Sam positioned herself behind Keagan, the only one she trusted to lead them directly there and back.

“Hey,” she said to his shoulder.

He turned halfway, slowing until she was beside him.

“How did you and Jasmyn get in to see her? I thought it was family only.”

“I explained we were the closest thing to family Liv has.” He shrugged. “One nurse bent the rules.”

No stretch of the imagination was needed to believe him. She said, “Can you tell her I'm family too?”

“Are you?”

Sam did not like Sean Keagan. He was aloof and enigmatic and talked like a robot and asked more questions than he answered and he was special to Liv.

He touched her elbow and halted. The others kept on going. “Sam, you are family.”

The lump in her throat returned.

“You and Liv care about each other.”

Sam blinked and blinked. Family…Another concept so cobbled up in her past it meant nothing. “I pay rent.

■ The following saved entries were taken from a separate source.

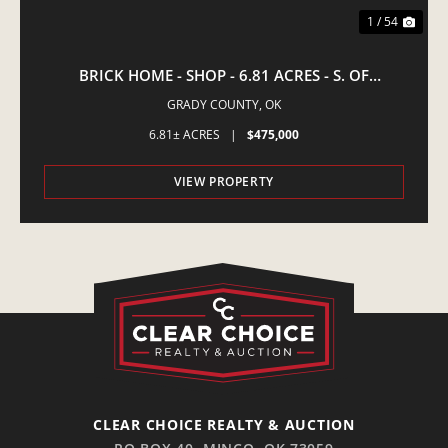
1 / 54
BRICK HOME - SHOP - 6.81 ACRES - S. OF
AMBER,OK
GRADY COUNTY,
OK
6.81± ACRES
|
$475,000
VIEW PROPERTY
CLEAR CHOICE REALTY & AUCTION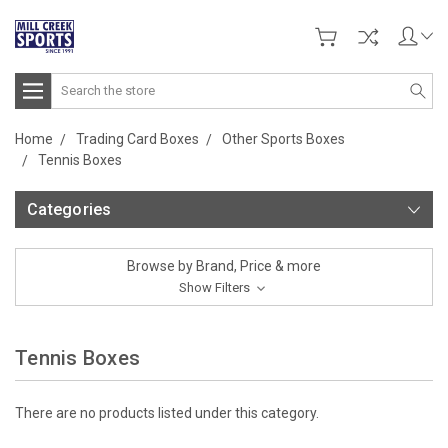
Search
Home
Trading Card Boxes
Other Sports Boxes
Tennis Boxes
Categories
Browse by Brand, Price & more
Show Filters
Tennis Boxes
There are no products listed under this category.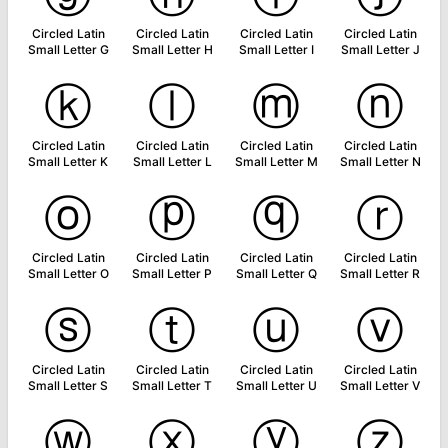
Circled Latin
Circled Latin
Circled Latin
Circled Latin
Small Letter G
Small Letter H
Small Letter I
Small Letter J
ⓚ
ⓛ
ⓜ
ⓝ
Circled Latin
Circled Latin
Circled Latin
Circled Latin
Small Letter K
Small Letter L
Small Letter M
Small Letter N
ⓞ
ⓟ
ⓠ
ⓡ
Circled Latin
Circled Latin
Circled Latin
Circled Latin
Small Letter O
Small Letter P
Small Letter Q
Small Letter R
ⓢ
ⓣ
ⓤ
ⓥ
Circled Latin
Circled Latin
Circled Latin
Circled Latin
Small Letter S
Small Letter T
Small Letter U
Small Letter V
ⓦ
ⓧ
ⓨ
ⓩ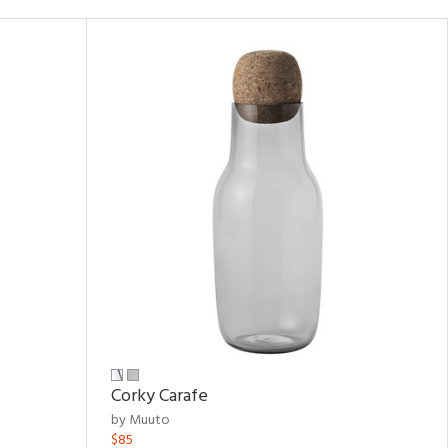
Corky Carafe
by Muuto
$85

I respect her. She's a good businesswoman. She…she…”

“She makes your home feel like a safe place. She watches over you. She cooks and bakes for you. She prays for your well-being.”

Sam kept blinking, but the heat in her eyes remained.

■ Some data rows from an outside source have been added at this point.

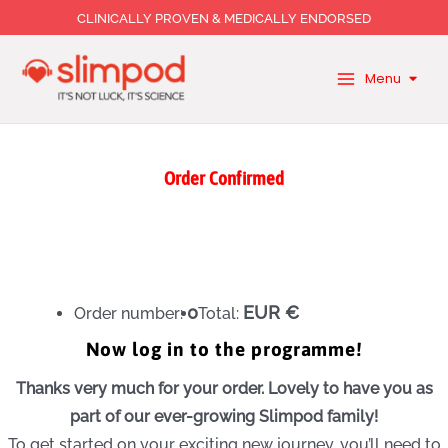
Skip
CLINICALLY PROVEN & MEDICALLY ENDORSED
to
content
Menu
Order Confirmed
0
EUR €
Order number:
Total:
Now log in to the programme!
Thanks very much for your order. Lovely to have you as
part of our ever-growing Slimpod family!
To get started on your exciting new journey, you’ll need to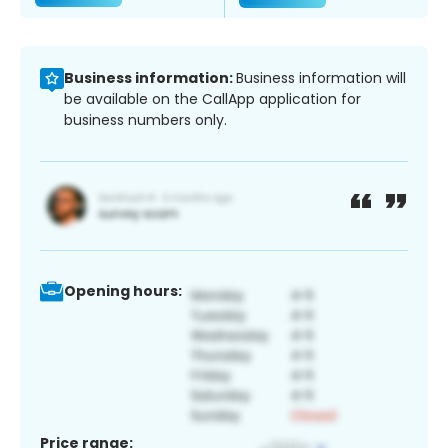
Business information:
Business information will
be available on the CallApp application for
business numbers only.
Opening hours:
Price range:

“Samantha, did no one ever do those things for you?”

Made her feel safe? Cared for her? “My dad,” she whispered. “A long, long…” She took a deep breath. “Time ago.”

Sam didn't know who moved first, but the tears spilled and then his shirt was soaking them up, Keagan's arms around her.

Liv appeared to be sleeping peacefully, but she wasn't exactly herself. Her gray skin matched the matted hair. Her chin was jowly. The ugly blue floral garb hung crookedly at her neck, the furthest thing from L.L. Bean imaginable. Liv would have used it to scrub down the courtyard fountain before wearing it.

Sam exhaled. “Ohhh.”

Behind her, Keagan said, “She'll be fine.”